Мысль о том, что их разговор действительно не стенографируется и, по существу говоря, можно говорить о чем угодно, подбодрила Ванденгейма. Уж не для того ли Гопкинс и напомнил об этом, чтобы вызвать его на откровенность?
Джон заговорил о том, что ему казалось самым важным:
– Что бы вы сказали, если бы я с полной серьезностью предложил проект слияния наших партий? К чему эта игра, отнимающая столько времени и средств у всех нас? А я, мне кажется, нашел бы средства осуществить такой проект.
Гопкинс посмотрел на него так, словно перед ним сидел сумасшедший.
– Вы… серьезно? – И в ответ на утвердительный кивок Ванденгейма: – Воображаете, что мы можем позволить себе такую роскошь? – На лице Гопкинса отразилось смешение гнева и крайнего отчаяния. Ванденгейм в испуге даже отстранился от Гопкинса, но тот без стеснения потянул его к себе за рукав пиджака. – К черту дурацкие фантазии, Джон! Осуществить такое слияние значило бы ввести в действие против нас все скрытые силы протеста. Те силы, которые сейчас идут по одному из этих русел, – он поочередно ткнул пальцем в грудь Ванденгейма и себя. – Мир между нами значил бы открытую войну против всех нас… Запомните хорошенько то, что я вам сейчас скажу: боритесь с нами, боритесь так яростно, как только можете! Но упаси вас бог свалить хозяина. Он или революция – таков выбор для нас всех. Поняли?

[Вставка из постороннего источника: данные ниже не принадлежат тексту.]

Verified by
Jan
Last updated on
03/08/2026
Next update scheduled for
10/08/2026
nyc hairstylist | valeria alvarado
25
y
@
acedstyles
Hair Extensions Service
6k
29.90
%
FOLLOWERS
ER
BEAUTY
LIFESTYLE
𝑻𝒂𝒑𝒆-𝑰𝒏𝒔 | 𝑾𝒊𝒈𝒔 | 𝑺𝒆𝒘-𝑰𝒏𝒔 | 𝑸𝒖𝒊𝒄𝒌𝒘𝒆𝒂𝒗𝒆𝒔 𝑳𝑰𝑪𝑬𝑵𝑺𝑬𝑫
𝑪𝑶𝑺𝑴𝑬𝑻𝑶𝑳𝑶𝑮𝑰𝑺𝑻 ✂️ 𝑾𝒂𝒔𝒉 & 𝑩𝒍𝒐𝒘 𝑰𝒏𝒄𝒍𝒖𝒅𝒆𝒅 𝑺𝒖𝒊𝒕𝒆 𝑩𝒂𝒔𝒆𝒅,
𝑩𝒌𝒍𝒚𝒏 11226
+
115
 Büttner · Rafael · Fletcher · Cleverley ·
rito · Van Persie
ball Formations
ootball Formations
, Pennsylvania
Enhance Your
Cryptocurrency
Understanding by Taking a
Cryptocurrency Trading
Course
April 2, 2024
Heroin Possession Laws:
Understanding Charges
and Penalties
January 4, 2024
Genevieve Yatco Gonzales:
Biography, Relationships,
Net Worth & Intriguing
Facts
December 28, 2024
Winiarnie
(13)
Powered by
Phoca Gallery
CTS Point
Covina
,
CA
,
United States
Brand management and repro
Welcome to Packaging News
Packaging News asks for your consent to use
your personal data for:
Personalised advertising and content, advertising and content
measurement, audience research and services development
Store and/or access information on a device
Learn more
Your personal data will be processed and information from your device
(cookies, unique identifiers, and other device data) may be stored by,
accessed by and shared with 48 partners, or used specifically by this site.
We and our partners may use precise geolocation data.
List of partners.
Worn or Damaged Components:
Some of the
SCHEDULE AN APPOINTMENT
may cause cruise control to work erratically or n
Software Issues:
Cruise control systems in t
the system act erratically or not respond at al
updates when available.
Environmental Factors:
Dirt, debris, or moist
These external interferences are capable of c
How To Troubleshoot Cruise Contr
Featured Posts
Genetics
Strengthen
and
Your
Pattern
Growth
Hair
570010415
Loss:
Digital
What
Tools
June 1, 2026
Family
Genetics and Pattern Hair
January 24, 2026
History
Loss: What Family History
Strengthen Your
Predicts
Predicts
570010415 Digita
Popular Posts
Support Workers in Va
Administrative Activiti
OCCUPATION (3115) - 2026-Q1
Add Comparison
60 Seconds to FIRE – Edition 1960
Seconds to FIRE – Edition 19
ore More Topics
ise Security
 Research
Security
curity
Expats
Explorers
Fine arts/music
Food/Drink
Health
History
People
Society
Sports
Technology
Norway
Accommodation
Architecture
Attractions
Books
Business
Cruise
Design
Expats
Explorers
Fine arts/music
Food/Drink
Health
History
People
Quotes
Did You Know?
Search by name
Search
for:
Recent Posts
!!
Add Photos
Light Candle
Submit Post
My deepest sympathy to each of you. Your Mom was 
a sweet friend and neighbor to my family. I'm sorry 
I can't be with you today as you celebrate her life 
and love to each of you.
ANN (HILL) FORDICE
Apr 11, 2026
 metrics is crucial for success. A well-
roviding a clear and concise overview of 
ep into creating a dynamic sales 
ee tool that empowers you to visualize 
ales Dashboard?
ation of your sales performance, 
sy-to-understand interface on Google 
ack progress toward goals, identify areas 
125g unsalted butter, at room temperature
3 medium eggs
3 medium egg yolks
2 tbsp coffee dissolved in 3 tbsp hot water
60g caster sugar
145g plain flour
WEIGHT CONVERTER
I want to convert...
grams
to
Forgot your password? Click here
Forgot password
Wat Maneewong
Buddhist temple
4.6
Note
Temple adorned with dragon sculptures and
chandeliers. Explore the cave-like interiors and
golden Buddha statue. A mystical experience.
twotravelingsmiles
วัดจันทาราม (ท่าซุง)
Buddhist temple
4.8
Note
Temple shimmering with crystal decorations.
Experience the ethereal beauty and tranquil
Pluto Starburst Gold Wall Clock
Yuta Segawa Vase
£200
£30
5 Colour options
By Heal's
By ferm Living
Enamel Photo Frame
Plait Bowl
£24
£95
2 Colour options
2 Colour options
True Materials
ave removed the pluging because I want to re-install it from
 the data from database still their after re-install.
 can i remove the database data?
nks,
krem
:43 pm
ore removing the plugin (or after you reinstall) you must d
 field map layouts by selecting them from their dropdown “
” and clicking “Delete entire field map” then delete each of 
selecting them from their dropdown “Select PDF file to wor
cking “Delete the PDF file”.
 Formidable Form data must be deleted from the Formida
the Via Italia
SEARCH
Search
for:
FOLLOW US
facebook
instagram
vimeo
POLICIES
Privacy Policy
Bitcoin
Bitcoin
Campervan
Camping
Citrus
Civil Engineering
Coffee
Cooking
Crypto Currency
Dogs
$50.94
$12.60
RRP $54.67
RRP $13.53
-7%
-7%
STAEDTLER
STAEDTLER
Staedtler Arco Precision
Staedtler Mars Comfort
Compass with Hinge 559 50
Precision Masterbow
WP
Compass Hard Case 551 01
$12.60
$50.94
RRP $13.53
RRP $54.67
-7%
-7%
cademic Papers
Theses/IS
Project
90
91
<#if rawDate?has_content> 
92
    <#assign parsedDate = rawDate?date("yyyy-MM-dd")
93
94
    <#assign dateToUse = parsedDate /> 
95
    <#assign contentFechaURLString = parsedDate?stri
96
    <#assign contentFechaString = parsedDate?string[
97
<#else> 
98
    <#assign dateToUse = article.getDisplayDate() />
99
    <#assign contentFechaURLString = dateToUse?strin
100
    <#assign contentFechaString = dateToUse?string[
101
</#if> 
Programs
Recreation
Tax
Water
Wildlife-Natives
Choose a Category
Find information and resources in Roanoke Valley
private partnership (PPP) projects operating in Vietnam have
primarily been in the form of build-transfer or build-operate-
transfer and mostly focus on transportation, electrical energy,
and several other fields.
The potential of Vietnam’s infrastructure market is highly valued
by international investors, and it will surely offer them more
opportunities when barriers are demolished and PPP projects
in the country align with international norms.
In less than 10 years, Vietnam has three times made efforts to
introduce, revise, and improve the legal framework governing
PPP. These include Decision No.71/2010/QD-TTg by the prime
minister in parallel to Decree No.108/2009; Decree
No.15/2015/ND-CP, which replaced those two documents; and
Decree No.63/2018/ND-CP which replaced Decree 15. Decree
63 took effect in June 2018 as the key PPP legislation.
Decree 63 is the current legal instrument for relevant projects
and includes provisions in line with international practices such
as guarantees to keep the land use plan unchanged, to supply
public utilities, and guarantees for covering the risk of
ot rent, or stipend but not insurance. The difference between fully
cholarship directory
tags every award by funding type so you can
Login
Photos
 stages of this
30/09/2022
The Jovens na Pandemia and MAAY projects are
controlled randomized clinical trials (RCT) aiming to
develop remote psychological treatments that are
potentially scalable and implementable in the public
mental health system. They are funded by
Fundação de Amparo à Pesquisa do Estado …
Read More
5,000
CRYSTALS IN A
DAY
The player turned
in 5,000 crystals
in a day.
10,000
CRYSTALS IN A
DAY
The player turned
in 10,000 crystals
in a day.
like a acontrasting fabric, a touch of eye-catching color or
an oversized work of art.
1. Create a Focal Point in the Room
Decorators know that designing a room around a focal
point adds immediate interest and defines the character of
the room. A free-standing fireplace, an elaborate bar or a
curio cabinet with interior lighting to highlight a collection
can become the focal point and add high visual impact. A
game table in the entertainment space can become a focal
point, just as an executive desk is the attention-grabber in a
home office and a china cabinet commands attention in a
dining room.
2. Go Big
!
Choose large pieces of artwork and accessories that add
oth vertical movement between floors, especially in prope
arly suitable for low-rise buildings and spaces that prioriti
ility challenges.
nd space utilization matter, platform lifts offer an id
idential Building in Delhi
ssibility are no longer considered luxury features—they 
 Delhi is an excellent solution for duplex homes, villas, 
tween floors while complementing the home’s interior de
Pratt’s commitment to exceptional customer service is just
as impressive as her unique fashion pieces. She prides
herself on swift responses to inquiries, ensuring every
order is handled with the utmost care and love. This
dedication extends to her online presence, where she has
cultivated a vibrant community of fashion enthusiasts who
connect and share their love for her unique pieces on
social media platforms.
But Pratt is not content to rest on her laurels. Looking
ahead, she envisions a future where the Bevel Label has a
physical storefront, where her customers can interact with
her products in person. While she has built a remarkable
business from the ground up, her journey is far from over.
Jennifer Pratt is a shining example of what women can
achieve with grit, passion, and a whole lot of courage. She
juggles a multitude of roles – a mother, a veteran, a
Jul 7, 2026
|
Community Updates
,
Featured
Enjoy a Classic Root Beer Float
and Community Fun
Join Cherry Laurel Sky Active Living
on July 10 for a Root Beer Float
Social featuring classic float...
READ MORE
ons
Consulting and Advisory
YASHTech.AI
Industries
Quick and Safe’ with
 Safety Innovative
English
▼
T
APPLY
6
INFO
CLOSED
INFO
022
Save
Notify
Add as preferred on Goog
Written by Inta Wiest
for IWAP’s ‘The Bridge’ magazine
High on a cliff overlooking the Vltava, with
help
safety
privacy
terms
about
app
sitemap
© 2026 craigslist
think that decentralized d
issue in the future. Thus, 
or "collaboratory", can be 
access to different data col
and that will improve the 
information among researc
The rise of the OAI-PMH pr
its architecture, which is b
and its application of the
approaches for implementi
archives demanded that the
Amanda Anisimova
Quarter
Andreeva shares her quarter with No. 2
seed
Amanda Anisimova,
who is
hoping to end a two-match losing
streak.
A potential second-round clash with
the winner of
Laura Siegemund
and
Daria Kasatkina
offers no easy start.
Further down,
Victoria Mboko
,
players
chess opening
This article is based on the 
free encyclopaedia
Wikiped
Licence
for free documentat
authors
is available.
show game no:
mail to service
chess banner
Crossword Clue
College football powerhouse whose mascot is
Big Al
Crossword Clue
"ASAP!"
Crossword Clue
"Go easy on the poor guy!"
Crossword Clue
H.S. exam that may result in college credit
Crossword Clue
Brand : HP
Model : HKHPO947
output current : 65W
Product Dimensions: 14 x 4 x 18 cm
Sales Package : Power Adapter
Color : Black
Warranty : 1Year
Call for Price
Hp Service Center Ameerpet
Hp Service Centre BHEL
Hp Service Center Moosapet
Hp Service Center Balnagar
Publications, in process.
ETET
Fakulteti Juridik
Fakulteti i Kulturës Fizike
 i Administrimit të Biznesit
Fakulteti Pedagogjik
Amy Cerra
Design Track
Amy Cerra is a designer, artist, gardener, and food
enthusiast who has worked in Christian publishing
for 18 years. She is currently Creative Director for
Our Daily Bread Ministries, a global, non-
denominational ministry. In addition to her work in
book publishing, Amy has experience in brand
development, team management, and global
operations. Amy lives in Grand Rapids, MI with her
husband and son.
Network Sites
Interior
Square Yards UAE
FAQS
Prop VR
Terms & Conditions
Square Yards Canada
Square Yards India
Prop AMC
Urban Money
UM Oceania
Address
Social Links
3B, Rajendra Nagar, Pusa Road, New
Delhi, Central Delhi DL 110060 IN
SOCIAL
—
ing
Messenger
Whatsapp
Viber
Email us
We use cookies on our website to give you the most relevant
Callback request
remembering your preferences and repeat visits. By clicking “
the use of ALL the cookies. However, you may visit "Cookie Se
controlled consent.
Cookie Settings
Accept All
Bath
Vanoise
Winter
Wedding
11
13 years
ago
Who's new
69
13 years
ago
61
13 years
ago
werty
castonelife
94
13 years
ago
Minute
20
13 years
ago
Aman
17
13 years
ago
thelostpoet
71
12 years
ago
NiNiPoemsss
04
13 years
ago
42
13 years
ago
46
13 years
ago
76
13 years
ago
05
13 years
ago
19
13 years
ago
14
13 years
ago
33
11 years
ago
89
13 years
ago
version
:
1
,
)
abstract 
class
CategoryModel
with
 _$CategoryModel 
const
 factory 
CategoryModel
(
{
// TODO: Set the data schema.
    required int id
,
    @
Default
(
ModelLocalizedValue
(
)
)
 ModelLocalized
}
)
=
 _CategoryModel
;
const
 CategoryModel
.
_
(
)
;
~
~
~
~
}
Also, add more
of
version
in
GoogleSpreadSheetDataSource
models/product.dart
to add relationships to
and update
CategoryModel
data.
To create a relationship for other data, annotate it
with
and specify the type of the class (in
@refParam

Ванденгейм не принадлежал к числу людей, легко теряющихся, но сейчас он сидел с таким видом, словно из-под него вытаскивают стул.
– Валите на нас, что угодно, – продолжал между тем Гопкинс. – Слава богу, что вы обладаете средствами для этого. Что будет со всеми нами, если вместо вас этим делом займутся те, кто кричал сегодня с платформы: «Отдайте нам то, что произвели наши руки!» Представьте себе, что мы отдали бы им то, что создано ими. Что останется тогда вам?
Лицо Ванденгейма налилось кровью. Забыв, что он разговаривает не с Долласом, а с советником президента, он зарычал:
– К чертям эти глупости, Гарри! Посадить мне на шею десятки, сотни тысяч паразитов?! Я делаю доллары не для того, чтобы затыкать ими глотки рабочих. Я не хочу, чтобы из-за вашей филантропии сотни тысяч, миллионы бездельников разевали рты на мой хлеб. Да, у меня миллионы. Да, у меня миллиарды! Да, я богат. Но какой черт вам сказал, что я не смогу стать еще богаче, если не буду кормить нахлебников, которые сегодня в Улиссвилле требовали вашей проклятой справедливости.
В течение этой речи Гопкинс успел совершенно успокоиться. Его черты приобрели выражение расчетливой деловитости и официальной сдержанности. Теперь он смотрел на беснующегося собеседника с выражением снисхождения. Как только ему удалось вставить реплику, Гопкинс проговорил тоном доброго учителя, поучающего не в меру расходившегося ученика.